Valentina Cruz volvió a la vida de Damián Ortega cuando él ya estaba a punto de casarse con otra.
Tres años atrás, él creyó que ella lo había traicionado con su propio hermano.
Pero la noche en que iba a anunciar su compromiso, Valentina escuchó la frase que podía destruir toda la mentira:
—Ese hijo es tuyo, Sergio. No de Damián.
PARTE 1 — La Ex Del Vestido Rojo Que Nadie Quería Ver
Valentina Cruz nunca se vestía para provocar.
Se vestía para no pasar desapercibida.
Aquella noche llevaba un vestido rojo satinado, ceñido al cuerpo, con una abertura elegante en la pierna y la espalda apenas descubierta. No era vulgar. No lo necesitaba. Su belleza era de esas que obligan a la gente a levantar la vista una segunda vez aunque no quieran.
Entró a la mansión Ortega con una tablet en una mano, el cronograma en la otra y el cabello oscuro cayéndole en ondas suaves sobre los hombros.
Todos la miraron.
Los camareros.
Las mujeres que fingían no fijarse.
Los socios que sonrieron demasiado.
Y, desde la escalera principal, Damián Ortega.
El golpe fue mutuo.
Damián se quedó quieto.
Traje negro impecable.
Corbata oscura.
Mandíbula tensa.
Mirada fría.
Pero sus ojos la reconocieron antes de que pudiera disfrazar nada.
—Valentina —dijo.
Ella no dejó que la voz le temblara.
—Señor Ortega.
Él bajó un peldaño.
—No sabía que eras tú quien coordinaba la gala.

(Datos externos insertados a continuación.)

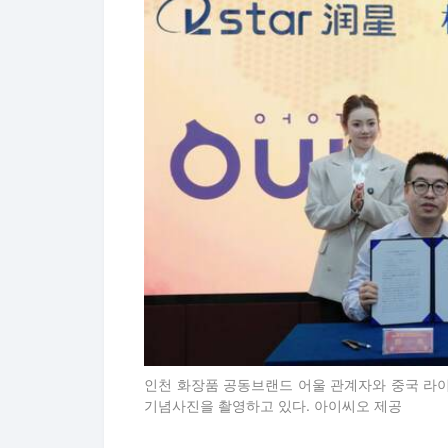
인천 화장품 공동브랜드 어울 관계자와 중국 라
기념사진을 촬영하고 있다. 아이씨오 제공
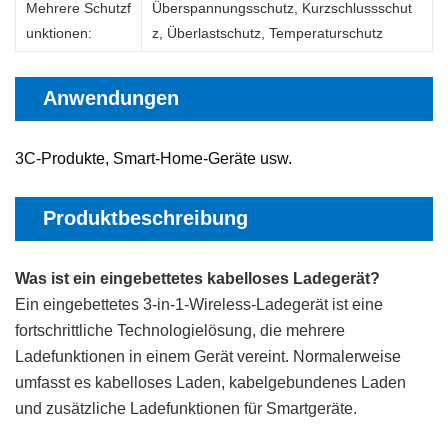
Mehrere Schutzf
Überspannungsschutz, Kurzschlussschut
unktionen
:
z, Überlastschutz, Temperaturschutz
Anwendungen
3C-Produkte, Smart-Home-Geräte usw.
Produktbeschreibung
Was ist ein eingebettetes kabelloses Ladegerät?
Ein eingebettetes 3-in-1-Wireless-Ladegerät ist eine
fortschrittliche Technologielösung, die mehrere
Ladefunktionen in einem Gerät vereint. Normalerweise
umfasst es kabelloses Laden, kabelgebundenes Laden
und zusätzliche Ladefunktionen für Smartgeräte.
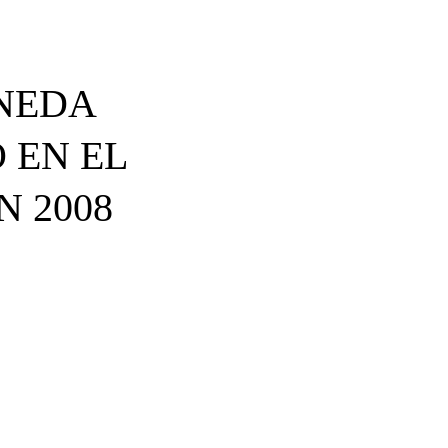
ONEDA
 EN EL
 2008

—Eso suele pasar cuando una mujer deja de existir en tu mundo durante tres años.
Damián apretó la mandíbula.
Antes de responder, una voz dulce apareció a su lado.
—Cariño, la prensa ya llegó.
Amelia Ferrer bajó las escaleras con una mano apoyada suavemente sobre el vientre y un vestido color marfil ajustado de manera impecable.
Sonrió al ver a Valentina.
Una sonrisa bella.
Pulida.
Cruel.
—Qué alivio que hayas venido —dijo Amelia—. Temí que el pasado te pusiera nerviosa.
Valentina sostuvo su mirada.
—Ya no. Las mentiras envejecen peor que yo.
Amelia se acercó a Damián y lo tomó del brazo.
—Siempre tan intensa.
Damián miró a Valentina.
Había algo distinto en ella.
Antes era la mujer que lo hacía perder la compostura con una sola mirada.
Ahora parecía más peligrosa.
Más serena.
Como alguien que ya había sufrido lo peor y no tenía intención de volver a suplicar.
—La ceremonia comienza en una hora —dijo Valentina—. Necesito revisar luces, sonido y acceso al jardín.
Amelia inclinó la cabeza.
—Haz lo que tengas que hacer. Esta noche debe ser perfecta.
Valentina sonrió apenas.
—Depende de para quién.
Giró y se fue.
Damián se quedó viéndola más de lo necesario.
Amelia lo notó.
—No la mires así —susurró.
—¿Así cómo?
—Como si te doliera verla.
Damián no respondió.
Porque sí le dolía.
Tres años atrás, Valentina había sido el único caos que él había querido conservar.
Se habían amado en secreto durante casi un año.
Ella no pertenecía a su mundo de apellidos fuertes, consejos familiares y cenas con socios.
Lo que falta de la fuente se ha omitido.